A few parents spoke at the meeting to lament what they saw as a prioritization of parking at the expense of a larger field.

“I think the school should slow down and do better for the community, do better for the kids by coming up with a better plan — one that doesn’t sacrifice the field for a road so people can park,” said parent Garrett Anderson.

When the district released the project’s mitigated negative declaration (MND) in February, such opposition only escalated.
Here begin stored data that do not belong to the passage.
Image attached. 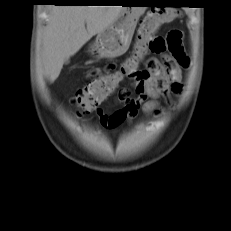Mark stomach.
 Masks as SVG:
<instances>
[{"label":"stomach","instance_id":"obj_1","mask_svg":"<svg viewBox=\"0 0 231 231\" xmlns=\"http://www.w3.org/2000/svg\"><path fill=\"white\" fill-rule=\"evenodd\" d=\"M141 4L140 1H132ZM146 7H123L117 19L97 34L91 53L102 58H116L129 48L137 22Z\"/></svg>","mask_w":231,"mask_h":231}]
</instances>
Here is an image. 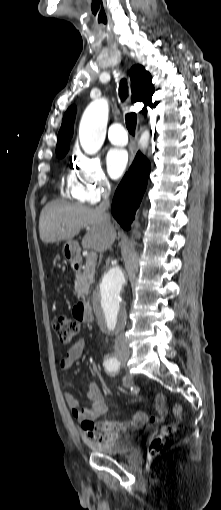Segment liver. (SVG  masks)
Instances as JSON below:
<instances>
[{"label": "liver", "mask_w": 221, "mask_h": 510, "mask_svg": "<svg viewBox=\"0 0 221 510\" xmlns=\"http://www.w3.org/2000/svg\"><path fill=\"white\" fill-rule=\"evenodd\" d=\"M83 227L88 229L82 239L85 249L101 253L115 241L117 234L114 227L106 226L100 213L92 207L54 200L41 211L39 233L46 244L71 240Z\"/></svg>", "instance_id": "liver-1"}]
</instances>
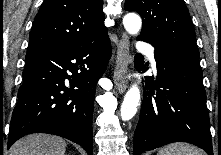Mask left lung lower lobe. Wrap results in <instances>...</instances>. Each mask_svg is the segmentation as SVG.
Returning a JSON list of instances; mask_svg holds the SVG:
<instances>
[{"mask_svg": "<svg viewBox=\"0 0 221 155\" xmlns=\"http://www.w3.org/2000/svg\"><path fill=\"white\" fill-rule=\"evenodd\" d=\"M138 39L155 47L157 80L146 77L133 154L184 141L213 155L199 54ZM143 60L141 54H136L134 64L146 71Z\"/></svg>", "mask_w": 221, "mask_h": 155, "instance_id": "0a47b994", "label": "left lung lower lobe"}]
</instances>
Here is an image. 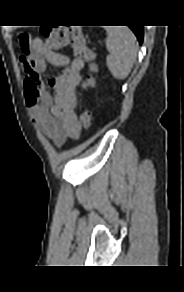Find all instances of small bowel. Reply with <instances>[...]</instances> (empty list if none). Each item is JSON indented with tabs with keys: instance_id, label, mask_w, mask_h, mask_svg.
Wrapping results in <instances>:
<instances>
[{
	"instance_id": "1",
	"label": "small bowel",
	"mask_w": 184,
	"mask_h": 292,
	"mask_svg": "<svg viewBox=\"0 0 184 292\" xmlns=\"http://www.w3.org/2000/svg\"><path fill=\"white\" fill-rule=\"evenodd\" d=\"M20 62L26 72L24 95L26 104L40 130L56 146L79 136L80 122L76 115L75 88L82 77L84 61L48 50L39 39L21 46ZM64 68L46 81L41 75L47 64ZM49 87L53 89L52 95Z\"/></svg>"
}]
</instances>
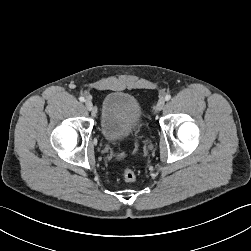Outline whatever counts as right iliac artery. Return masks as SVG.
<instances>
[{"mask_svg":"<svg viewBox=\"0 0 251 251\" xmlns=\"http://www.w3.org/2000/svg\"><path fill=\"white\" fill-rule=\"evenodd\" d=\"M79 100H80V102H84L85 98L81 96V97H79Z\"/></svg>","mask_w":251,"mask_h":251,"instance_id":"82829eb1","label":"right iliac artery"}]
</instances>
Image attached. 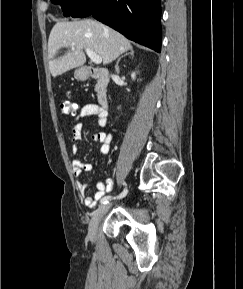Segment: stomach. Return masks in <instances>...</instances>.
<instances>
[{"instance_id": "1", "label": "stomach", "mask_w": 243, "mask_h": 289, "mask_svg": "<svg viewBox=\"0 0 243 289\" xmlns=\"http://www.w3.org/2000/svg\"><path fill=\"white\" fill-rule=\"evenodd\" d=\"M74 75H75V78L79 80H85L87 78V74L82 69H77Z\"/></svg>"}]
</instances>
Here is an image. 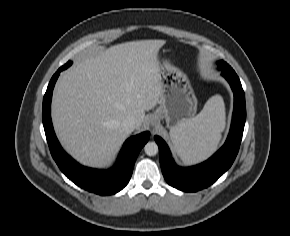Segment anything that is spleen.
I'll list each match as a JSON object with an SVG mask.
<instances>
[{
  "instance_id": "1",
  "label": "spleen",
  "mask_w": 290,
  "mask_h": 236,
  "mask_svg": "<svg viewBox=\"0 0 290 236\" xmlns=\"http://www.w3.org/2000/svg\"><path fill=\"white\" fill-rule=\"evenodd\" d=\"M225 128V106L220 95L212 96L202 111L170 130L175 151L186 164L200 162L216 149Z\"/></svg>"
}]
</instances>
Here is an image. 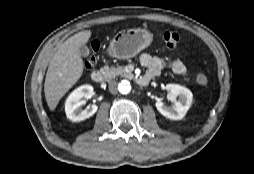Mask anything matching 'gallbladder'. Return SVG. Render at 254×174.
Masks as SVG:
<instances>
[{
  "label": "gallbladder",
  "mask_w": 254,
  "mask_h": 174,
  "mask_svg": "<svg viewBox=\"0 0 254 174\" xmlns=\"http://www.w3.org/2000/svg\"><path fill=\"white\" fill-rule=\"evenodd\" d=\"M89 53H90V50H89V48L86 45H82L80 47V54H81V56L87 57L89 55Z\"/></svg>",
  "instance_id": "1"
}]
</instances>
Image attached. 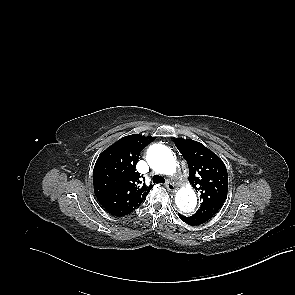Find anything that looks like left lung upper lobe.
<instances>
[{
    "label": "left lung upper lobe",
    "mask_w": 295,
    "mask_h": 295,
    "mask_svg": "<svg viewBox=\"0 0 295 295\" xmlns=\"http://www.w3.org/2000/svg\"><path fill=\"white\" fill-rule=\"evenodd\" d=\"M175 145L189 166V182L200 191L201 205L196 213L215 215L227 197L228 175L223 161L203 144L177 138Z\"/></svg>",
    "instance_id": "5c2ea615"
}]
</instances>
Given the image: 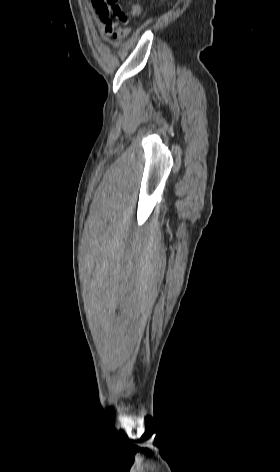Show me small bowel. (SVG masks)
<instances>
[{
	"instance_id": "obj_1",
	"label": "small bowel",
	"mask_w": 280,
	"mask_h": 472,
	"mask_svg": "<svg viewBox=\"0 0 280 472\" xmlns=\"http://www.w3.org/2000/svg\"><path fill=\"white\" fill-rule=\"evenodd\" d=\"M103 24H104V28H103L104 35L107 38H112V39H115V40L122 41L128 35V30L125 29V28H121V27H117L115 25H111L108 22H103Z\"/></svg>"
}]
</instances>
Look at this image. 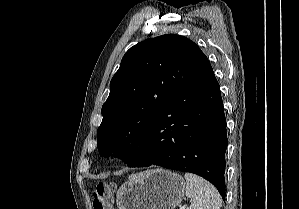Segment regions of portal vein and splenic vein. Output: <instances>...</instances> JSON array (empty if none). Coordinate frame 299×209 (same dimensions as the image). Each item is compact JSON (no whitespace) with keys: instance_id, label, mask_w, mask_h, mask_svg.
<instances>
[{"instance_id":"18ae733b","label":"portal vein and splenic vein","mask_w":299,"mask_h":209,"mask_svg":"<svg viewBox=\"0 0 299 209\" xmlns=\"http://www.w3.org/2000/svg\"><path fill=\"white\" fill-rule=\"evenodd\" d=\"M180 209H187V207H186V206H183V207H181Z\"/></svg>"}]
</instances>
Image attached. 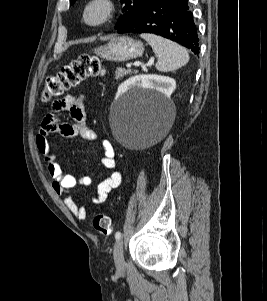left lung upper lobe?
<instances>
[{"mask_svg":"<svg viewBox=\"0 0 267 301\" xmlns=\"http://www.w3.org/2000/svg\"><path fill=\"white\" fill-rule=\"evenodd\" d=\"M148 1L149 0H120L121 4H123V14L119 17L115 29L131 22ZM74 2L75 0H70V4Z\"/></svg>","mask_w":267,"mask_h":301,"instance_id":"5c2ea615","label":"left lung upper lobe"}]
</instances>
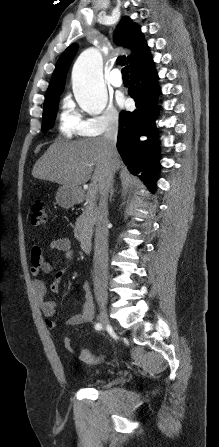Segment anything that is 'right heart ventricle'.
Here are the masks:
<instances>
[{"mask_svg":"<svg viewBox=\"0 0 219 447\" xmlns=\"http://www.w3.org/2000/svg\"><path fill=\"white\" fill-rule=\"evenodd\" d=\"M85 121L75 109L73 102L66 98L62 103L59 115V131L67 139L73 137L89 136L85 127Z\"/></svg>","mask_w":219,"mask_h":447,"instance_id":"e07e8e85","label":"right heart ventricle"}]
</instances>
Required for a school project such as this, the California Environmental Quality Act (CEQA) document is meant to show how the district can mitigate certain impacts of a project to a level of insignificance.

But many saw this environmental review process as insufficient, particularly due to the school’s proximity to the Torrey Pines State Reserve and associated risks of wildfire exposure.

In response to the MND, Procopio law firm prepared a lengthy comment on behalf of Save the Field — leading to concerns about potential litigation.

The letter asserts that the district’s MND inadequately anticipates impacts related to community park space, biological resources and fire protection — to name a few.

Wendy Wiles, an attorney for the district, said that a potential lawsuit would address whether the district should have gone forward with an environmental impact report — a more rigorous document that assumes a project will indeed have significant impacts on the surrounding environment.

But according to Wiles, concerns raised by residents never quite reached that CEQA bar of “significance.”

“The project has mitigated any of the potentially significant effects, and there is no substantial evidence that the project will have a significant effect on the environment,” she said.

In its letter, Procopio argued that the district should have completed a wildfire evacuation study as part of its review process — adding that evacuation may take longer because many of the new classrooms will be closer to the southern portion of campus — away from the entrance at its northern edge.

Several speakers at the May meeting concurred.

Diane Nygaard, co-chair of the North County Sierra Club’s conservation committee, called such a study a “common-sense investment in safety.”

“It helps first responders come up with a meaningful evacuation plan, making the school and the entire neighborhood safer,” she said during the May meeting. “All we ask is for you to do this study, and complete it before the school is occupied.”

The district has been working with consultant Dwayne Mears to respond to some of the community’s main concerns with the MND — a move that was not required as part of the district’s environmental review process.

Mears’ review concluded that the project is “an improvement over the current condition.”

“You’re reducing congestion, you’re providing better fire lanes, you’re providing better access through the drop-off zone so that if there is a real emergency, you have the potential to get in with emergency vehicles, and you have greater ability to evacuate the site as well,” Mears said.

The project, which was preapproved by the City of San Diego Fire Marshal, would move classrooms at least 25 feet away from the edge of the canyon, and provide a 20-foot-wide fire lane at the campus’s entrance, compared with the 10-foot-wide lane that exists now.

At the meeting, the project’s supporters argued that further environmental review would only cause delay and drain school district funds and likely not result in an improved project.

“If we had to design the school 1,000 different times, it would be identical to this,” said parent Mike Milligan.

With the project now approved, the redesign awaits final review by the Division of the State Architect before going out to bid. According to district staff, the project could break ground as early as late June.

Pending the realities of the COVID-19 pandemic, the new school is anticipated to open in the fall of 2021.